** Task **
Please repeat, exactly and with nothing extra, the line containing "усього за 6 днів" and every line after it up to the end of the material.

________________________

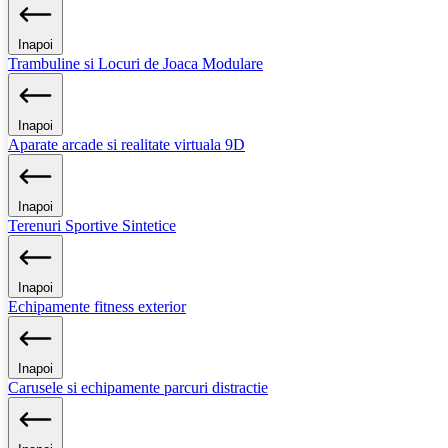
Inapoi
Trambuline si Locuri de Joaca Modulare
Inapoi
Aparate arcade si realitate virtuala 9D
Inapoi
Terenuri Sportive Sintetice
Inapoi
Echipamente fitness exterior
Inapoi
Carusele si echipamente parcuri distractie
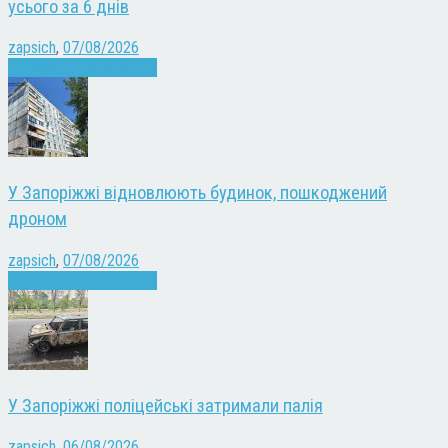
усього за 6 днів
zapsich
,
07/08/2026
Війна
Запоріжжя
Новини
У Запоріжжі відновлюють будинок, пошкоджений
дроном
zapsich
,
07/08/2026
Війна
Запоріжжя
Новини
У Запоріжжі поліцейські затримали палія
zapsich
,
06/08/2026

________________________

** Finished task **
усього за 6 днів
zapsich
,
07/08/2026
Війна
Запоріжжя
Новини
У Запоріжжі відновлюють будинок, пошкоджений
дроном
zapsich
,
07/08/2026
Війна
Запоріжжя
Новини
У Запоріжжі поліцейські затримали палія
zapsich
,
06/08/2026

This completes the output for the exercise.